Give the number of lines below that contain the word "para", and nothing else.

========

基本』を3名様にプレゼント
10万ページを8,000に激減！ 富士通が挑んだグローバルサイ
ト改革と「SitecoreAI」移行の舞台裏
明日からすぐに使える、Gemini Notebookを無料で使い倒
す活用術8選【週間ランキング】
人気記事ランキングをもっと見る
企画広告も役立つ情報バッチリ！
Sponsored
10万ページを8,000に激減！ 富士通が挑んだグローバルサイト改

========

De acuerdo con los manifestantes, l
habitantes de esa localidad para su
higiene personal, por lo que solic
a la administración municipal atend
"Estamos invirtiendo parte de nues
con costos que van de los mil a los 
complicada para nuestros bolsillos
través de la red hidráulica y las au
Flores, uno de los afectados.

========

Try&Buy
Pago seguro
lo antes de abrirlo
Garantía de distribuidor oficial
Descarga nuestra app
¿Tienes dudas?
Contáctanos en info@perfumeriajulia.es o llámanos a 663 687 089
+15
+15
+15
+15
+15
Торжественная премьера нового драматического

========

Task response =
2